Jolliet, Louis

Jolliet or Joliet, Louis both: jōˈlēĕtˌ, jōˌlēĕtˈ, Fr. lwē zhôlyāˈ [key], 1645–1700, French explorer, joint discoverer with Jacques Marquette of the upper Mississippi River, b. Quebec prov., Canada. After a year's study of hydrography in France and some years as a trader and trapper on the Great Lakes, Jolliet was appointed (1672) as leader of an expedition in search of the Mississippi. He and Father Marquette, with five voyageurs, set out from St. Ignace in May, 1673, went to Green Bay, ascended the Fox River, portaged (at the site of Portage, Wis.) to the Wisconsin River, and descended to the Mississippi. The group followed the west bank south until they passed the mouth of the Arkansas River; then, having convinced themselves that the river emptied into the Gulf of Mexico, they ascended its eastern bank.
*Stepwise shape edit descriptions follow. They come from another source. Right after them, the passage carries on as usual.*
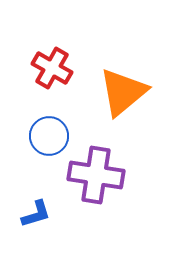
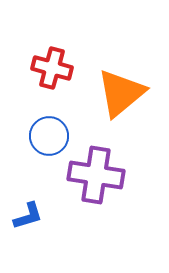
red cross: rotated 15 degrees counterclockwise
orange triangle: moved 2 px left, 1 px down
blue L-shape: moved 8 px left, 2 px down
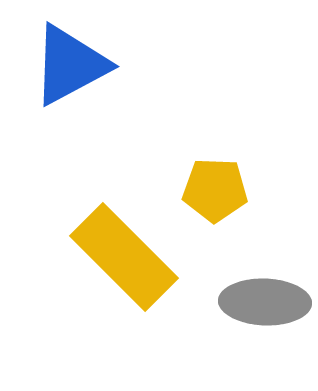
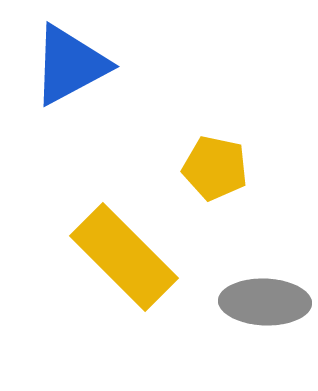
yellow pentagon: moved 22 px up; rotated 10 degrees clockwise
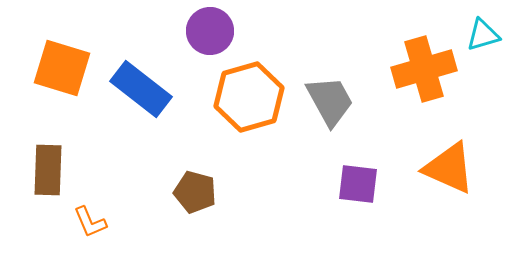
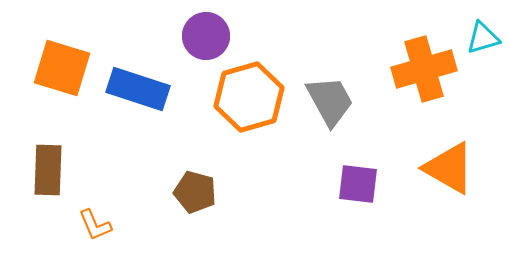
purple circle: moved 4 px left, 5 px down
cyan triangle: moved 3 px down
blue rectangle: moved 3 px left; rotated 20 degrees counterclockwise
orange triangle: rotated 6 degrees clockwise
orange L-shape: moved 5 px right, 3 px down
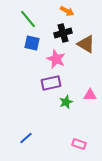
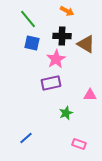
black cross: moved 1 px left, 3 px down; rotated 18 degrees clockwise
pink star: rotated 18 degrees clockwise
green star: moved 11 px down
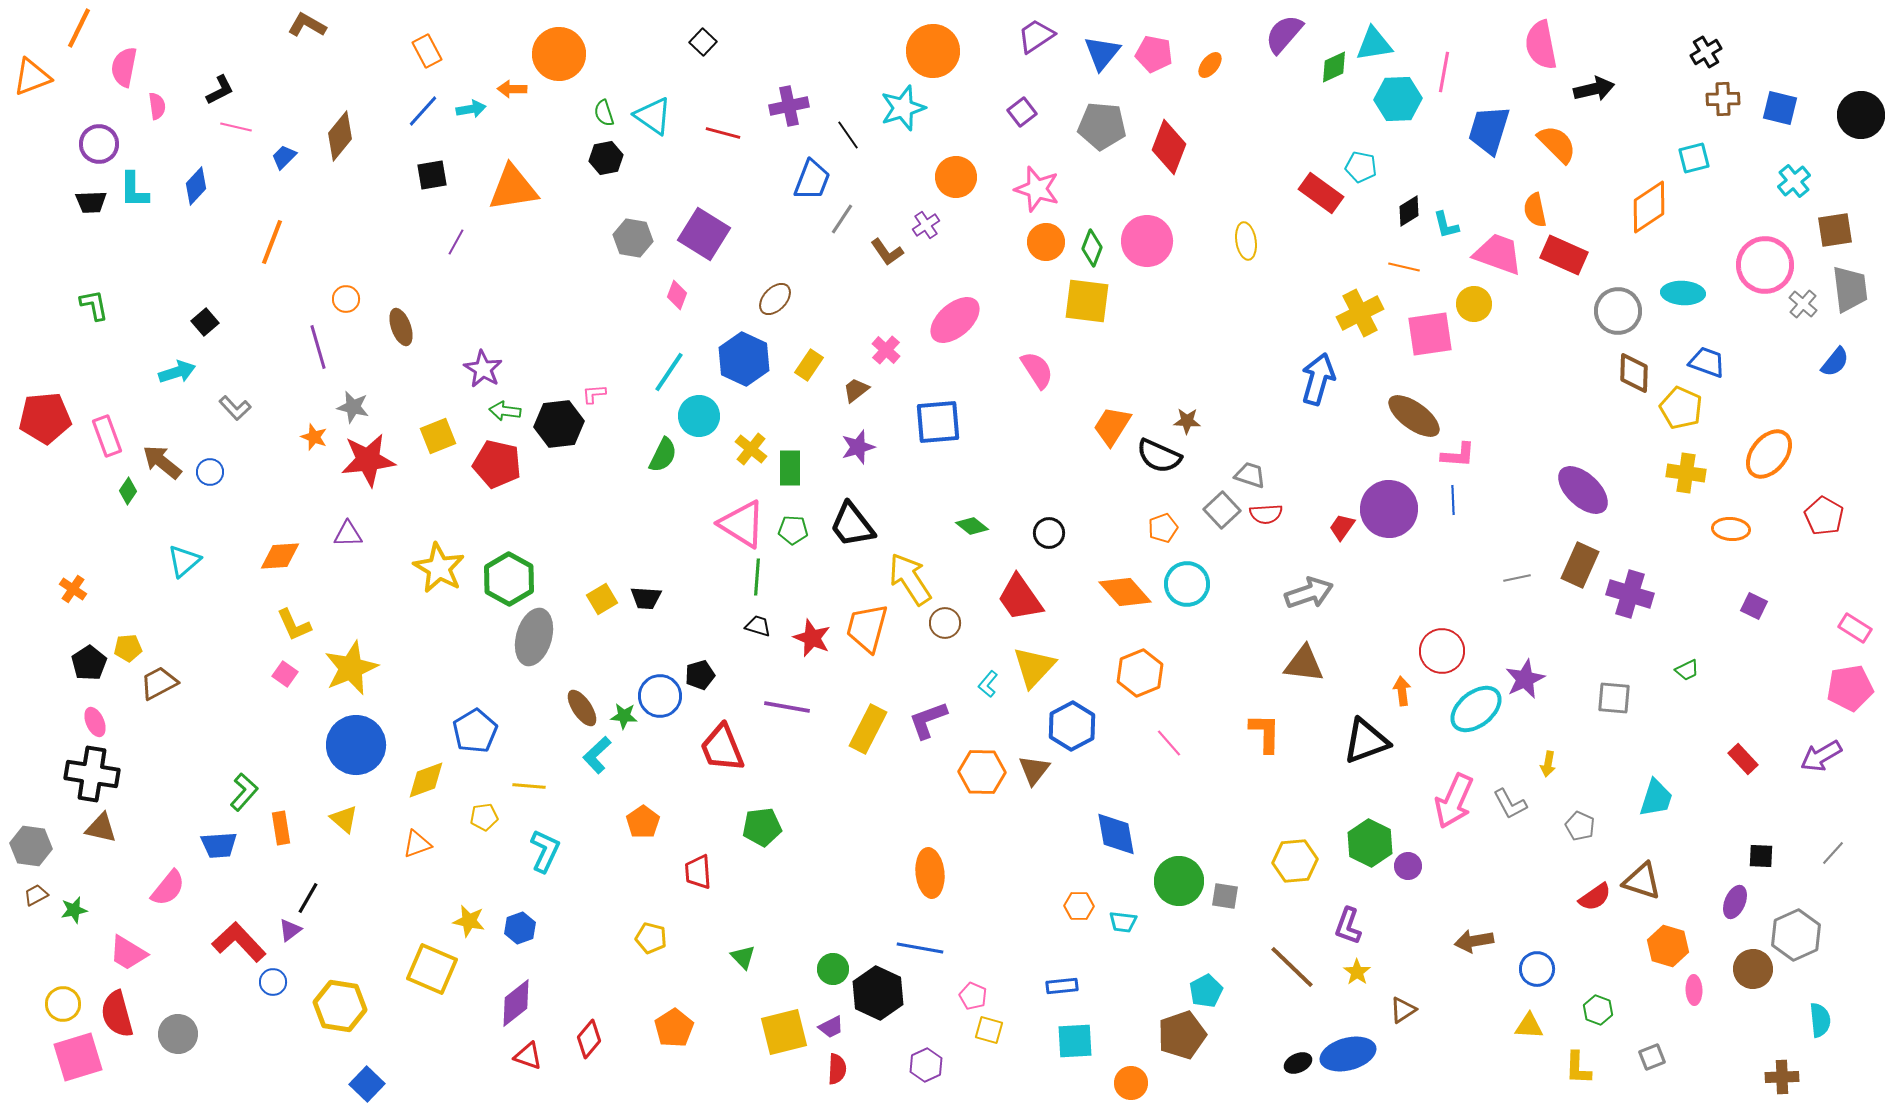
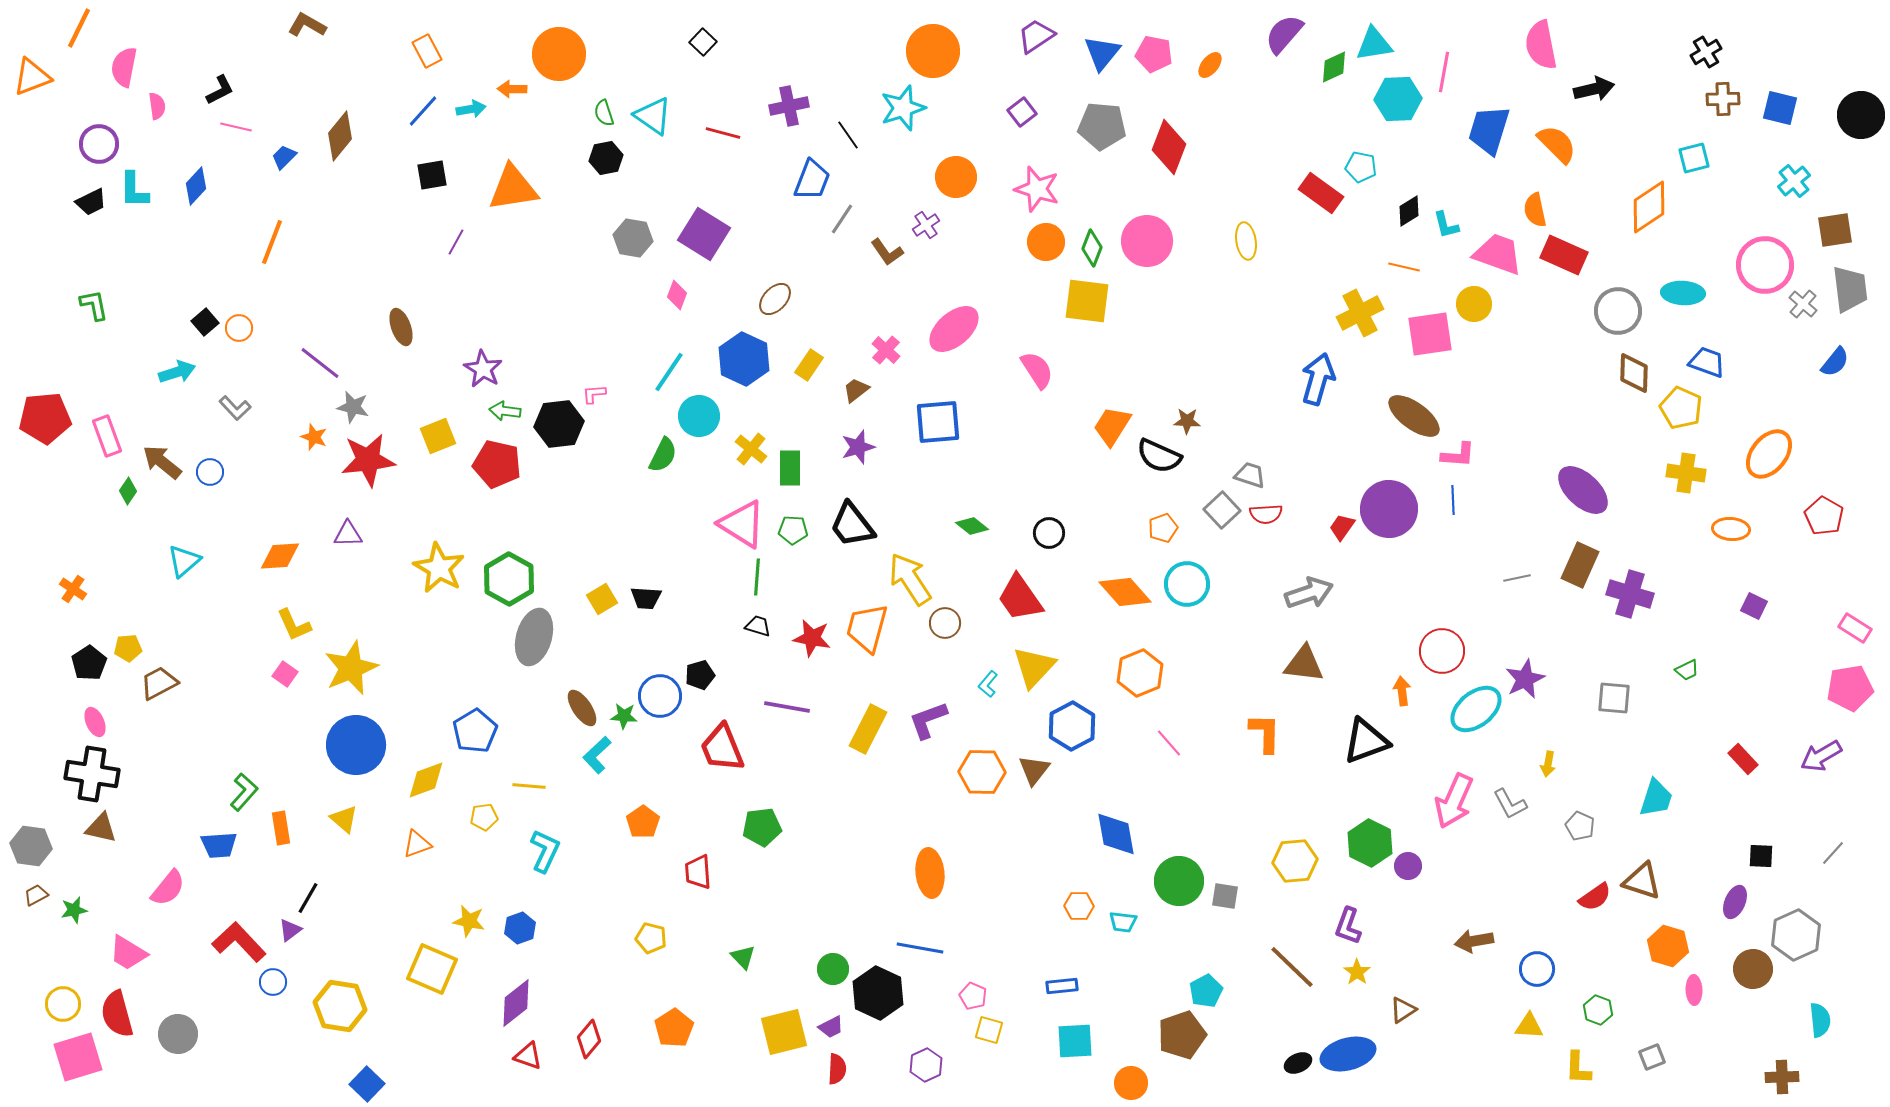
black trapezoid at (91, 202): rotated 24 degrees counterclockwise
orange circle at (346, 299): moved 107 px left, 29 px down
pink ellipse at (955, 320): moved 1 px left, 9 px down
purple line at (318, 347): moved 2 px right, 16 px down; rotated 36 degrees counterclockwise
red star at (812, 638): rotated 12 degrees counterclockwise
They came to the Illinois River, ascended it, and, on the site of modern Chicago, portaged to the Chicago River, and again reached Lake Michigan. Marquette remained in the West while Jolliet went east to make his report, but in the Lachine Rapids, near Montreal, Jolliet's canoe overturned and his records were lost. His brief narrative, written from memory, is in essential agreement with Marquette's, the chief source account of the journey. Jolliet was rewarded with the gift of Anticosti Island in the Gulf of St. Lawrence, which was, however, seized by the British while Jolliet was absent on explorations in Labrador and around Hudson Bay. In 1697 he was made royal professor of hydrography and given a small seigniory near Quebec.

See biographies by J. Delanglez (1948) and V. L. S. Eifert (1961); M. S. Scanlon, Trails of the French Explorers (1956).